Boone has come under fire in recent months – first for leaving the state during last fall’s “Floodmaggedon” rainstorm and more recently for his office’s heavy-handed tactics in pursuing a helicopter that belonged to another local government. Boone is also reportedly at the heart of a “major local soap opera” that almost prompted him not to seek reelection.
What’s that all about?
“You’ll see,” one source ominously told us …
Running against Boone? Jody Lynch, a 20-year law enforcement veteran who will campaign as a Democrat – a.k.a. Boone’s former party.
“I’m a fighter for those who can’t fight for themselves,” Lynch told us.

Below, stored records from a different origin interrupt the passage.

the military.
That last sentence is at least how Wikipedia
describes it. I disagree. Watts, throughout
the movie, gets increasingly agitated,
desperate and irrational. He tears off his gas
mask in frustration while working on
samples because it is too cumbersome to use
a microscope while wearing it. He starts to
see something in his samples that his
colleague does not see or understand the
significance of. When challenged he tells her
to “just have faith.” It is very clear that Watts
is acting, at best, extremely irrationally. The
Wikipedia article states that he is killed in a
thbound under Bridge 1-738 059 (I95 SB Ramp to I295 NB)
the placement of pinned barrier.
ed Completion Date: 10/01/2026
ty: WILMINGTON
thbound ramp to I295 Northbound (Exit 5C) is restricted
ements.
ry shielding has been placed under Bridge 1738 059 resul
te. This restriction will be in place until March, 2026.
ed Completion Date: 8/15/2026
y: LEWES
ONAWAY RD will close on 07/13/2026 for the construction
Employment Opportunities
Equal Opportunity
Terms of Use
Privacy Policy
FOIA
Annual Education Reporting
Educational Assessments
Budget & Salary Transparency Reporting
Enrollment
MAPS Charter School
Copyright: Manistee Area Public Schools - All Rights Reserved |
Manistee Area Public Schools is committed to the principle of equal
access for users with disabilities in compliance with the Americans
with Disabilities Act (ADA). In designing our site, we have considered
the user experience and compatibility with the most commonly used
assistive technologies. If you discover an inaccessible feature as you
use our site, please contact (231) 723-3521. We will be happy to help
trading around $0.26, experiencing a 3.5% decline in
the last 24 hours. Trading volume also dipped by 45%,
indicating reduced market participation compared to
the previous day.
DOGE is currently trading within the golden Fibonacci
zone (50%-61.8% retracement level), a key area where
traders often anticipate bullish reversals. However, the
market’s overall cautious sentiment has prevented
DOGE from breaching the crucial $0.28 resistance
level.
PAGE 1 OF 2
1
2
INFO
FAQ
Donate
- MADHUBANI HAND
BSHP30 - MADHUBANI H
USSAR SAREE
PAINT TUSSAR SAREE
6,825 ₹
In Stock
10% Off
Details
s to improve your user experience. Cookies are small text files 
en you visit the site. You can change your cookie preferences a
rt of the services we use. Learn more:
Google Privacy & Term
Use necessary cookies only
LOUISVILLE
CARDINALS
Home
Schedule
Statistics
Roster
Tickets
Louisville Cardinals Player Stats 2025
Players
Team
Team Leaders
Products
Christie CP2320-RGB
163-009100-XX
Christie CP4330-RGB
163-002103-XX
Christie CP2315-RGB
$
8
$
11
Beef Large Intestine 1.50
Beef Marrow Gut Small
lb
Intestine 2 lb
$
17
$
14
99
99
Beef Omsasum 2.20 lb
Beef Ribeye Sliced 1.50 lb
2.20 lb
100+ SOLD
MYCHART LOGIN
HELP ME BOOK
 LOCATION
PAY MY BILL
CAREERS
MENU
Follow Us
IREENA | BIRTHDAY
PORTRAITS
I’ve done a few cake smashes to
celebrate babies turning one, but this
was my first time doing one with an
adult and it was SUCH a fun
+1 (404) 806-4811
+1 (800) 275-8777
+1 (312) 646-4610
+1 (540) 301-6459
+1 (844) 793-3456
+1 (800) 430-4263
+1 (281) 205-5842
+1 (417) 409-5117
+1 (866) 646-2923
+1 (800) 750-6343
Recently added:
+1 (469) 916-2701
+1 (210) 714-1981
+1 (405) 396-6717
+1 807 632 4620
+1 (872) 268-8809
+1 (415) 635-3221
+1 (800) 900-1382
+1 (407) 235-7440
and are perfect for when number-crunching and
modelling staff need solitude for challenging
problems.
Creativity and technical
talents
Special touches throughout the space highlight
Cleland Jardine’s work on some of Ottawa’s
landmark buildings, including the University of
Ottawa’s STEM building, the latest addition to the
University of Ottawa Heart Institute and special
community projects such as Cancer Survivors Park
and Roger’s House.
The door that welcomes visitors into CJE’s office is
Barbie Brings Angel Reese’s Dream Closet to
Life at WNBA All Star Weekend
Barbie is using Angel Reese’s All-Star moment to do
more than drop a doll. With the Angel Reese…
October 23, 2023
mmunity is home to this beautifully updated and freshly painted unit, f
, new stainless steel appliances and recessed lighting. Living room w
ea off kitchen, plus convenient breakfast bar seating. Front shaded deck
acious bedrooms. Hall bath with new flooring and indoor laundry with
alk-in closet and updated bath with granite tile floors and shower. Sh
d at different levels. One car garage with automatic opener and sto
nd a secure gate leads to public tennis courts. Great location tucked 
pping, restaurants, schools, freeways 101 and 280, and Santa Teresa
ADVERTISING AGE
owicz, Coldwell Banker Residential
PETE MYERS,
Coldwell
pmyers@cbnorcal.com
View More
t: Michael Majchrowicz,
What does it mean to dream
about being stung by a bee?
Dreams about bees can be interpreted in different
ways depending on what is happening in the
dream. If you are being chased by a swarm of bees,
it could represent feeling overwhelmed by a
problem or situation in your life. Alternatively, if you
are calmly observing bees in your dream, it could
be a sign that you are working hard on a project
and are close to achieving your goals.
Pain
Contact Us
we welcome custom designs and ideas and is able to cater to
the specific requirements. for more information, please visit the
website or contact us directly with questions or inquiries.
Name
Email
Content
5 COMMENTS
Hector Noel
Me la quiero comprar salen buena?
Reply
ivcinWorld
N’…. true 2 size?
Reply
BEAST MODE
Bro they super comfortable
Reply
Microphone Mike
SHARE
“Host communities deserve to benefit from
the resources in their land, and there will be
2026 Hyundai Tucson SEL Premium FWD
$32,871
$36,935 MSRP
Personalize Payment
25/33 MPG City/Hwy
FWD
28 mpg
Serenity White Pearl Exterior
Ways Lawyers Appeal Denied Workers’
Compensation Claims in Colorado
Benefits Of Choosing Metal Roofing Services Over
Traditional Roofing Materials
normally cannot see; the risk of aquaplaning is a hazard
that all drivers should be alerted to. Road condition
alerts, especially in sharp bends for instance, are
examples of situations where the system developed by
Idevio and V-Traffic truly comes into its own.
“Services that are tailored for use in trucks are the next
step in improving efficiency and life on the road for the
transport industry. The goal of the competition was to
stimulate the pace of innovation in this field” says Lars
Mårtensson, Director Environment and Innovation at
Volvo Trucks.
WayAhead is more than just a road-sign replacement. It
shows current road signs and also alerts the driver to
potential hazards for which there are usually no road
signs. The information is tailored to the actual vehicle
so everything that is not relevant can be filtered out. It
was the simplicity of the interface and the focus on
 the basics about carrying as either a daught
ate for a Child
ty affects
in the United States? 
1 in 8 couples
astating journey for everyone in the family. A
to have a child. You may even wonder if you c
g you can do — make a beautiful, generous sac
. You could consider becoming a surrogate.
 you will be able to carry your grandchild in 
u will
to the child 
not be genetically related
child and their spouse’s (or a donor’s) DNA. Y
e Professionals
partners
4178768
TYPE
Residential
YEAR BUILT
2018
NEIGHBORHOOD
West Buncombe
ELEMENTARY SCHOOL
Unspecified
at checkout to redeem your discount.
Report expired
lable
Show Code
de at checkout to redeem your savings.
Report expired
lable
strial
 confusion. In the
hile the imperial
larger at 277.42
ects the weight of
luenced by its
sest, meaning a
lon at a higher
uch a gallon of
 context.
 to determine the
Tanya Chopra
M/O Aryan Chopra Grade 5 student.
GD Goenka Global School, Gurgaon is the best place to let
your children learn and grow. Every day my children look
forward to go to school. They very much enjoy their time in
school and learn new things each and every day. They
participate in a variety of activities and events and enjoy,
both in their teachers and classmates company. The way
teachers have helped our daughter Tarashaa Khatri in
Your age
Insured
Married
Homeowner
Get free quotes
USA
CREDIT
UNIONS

Lynch told us she’s heard lots of “talk” in the community regarding various rumors about Boone, but that her campaign isn’t going to make the sheriff’s personal life part of its focus.
“I’ve been told by strong Republicans that if Kenney was working hard for the people it wouldn’t matter about his political affiliation since he started out on the Democratic ticket in the beginning and then jumped parties,” she told us.
Lynch says she hopes Boone will agree to a series of debates so that the public can see the differences between the two of them on the issues.
Florence County is comprised of roughly 52 percent “Republicans” and 48 percent Democrats – although the county was almost evenly split in 2012 between Barack Obama and Mitt Romney. In 2014, Nikki Haley narrowly edged Vincent Sheheen in Florence by fewer than 500 out of more than 35,000 votes cast.
First elected in 2004, Boone is an ally of powerful S.C. Senate president Hugh Leatherman – who is also facing a tough reelection fight in Florence County.